Data to examine >>
============================================================
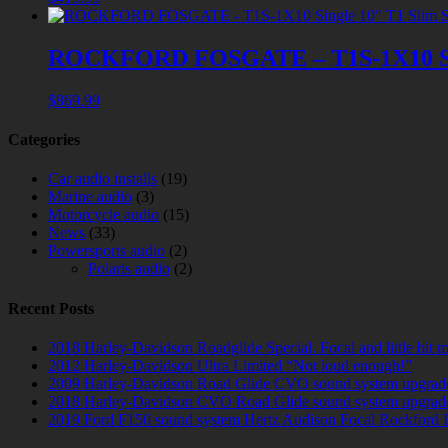
ROCKFORD FOSGATE – T1S-1X10 Sing
$
869.99
Categories
Car audio installs
(19)
Marine audio
(3)
Motorcycle audio
(15)
News
(33)
Powersports audio
(2)
Polaris audio
(2)
Recent Posts
2018 Harley-Davidson Roadglide Special. Focal and little bit 
2012 Harley-Davidson Ultra Limited “Not loud enough!”
2009 Harley-Davidson Road Glide CVO sound system upgrad
2018 Harley-Davidson CVO Road Glide sound system upgrad
2019 Ford F150 sound system Hertz Audison Focal Rockford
============================================================
Your task >> Beginning at the line containing "Marine audio", repeat each line exactly through the last line of the entries, and include no other lines.

Output >>
Marine audio
(3)
Motorcycle audio
(15)
News
(33)
Powersports audio
(2)
Polaris audio
(2)
Recent Posts
2018 Harley-Davidson Roadglide Special. Focal and little bit 
2012 Harley-Davidson Ultra Limited “Not loud enough!”
2009 Harley-Davidson Road Glide CVO sound system upgrad
2018 Harley-Davidson CVO Road Glide sound system upgrad
2019 Ford F150 sound system Hertz Audison Focal Rockford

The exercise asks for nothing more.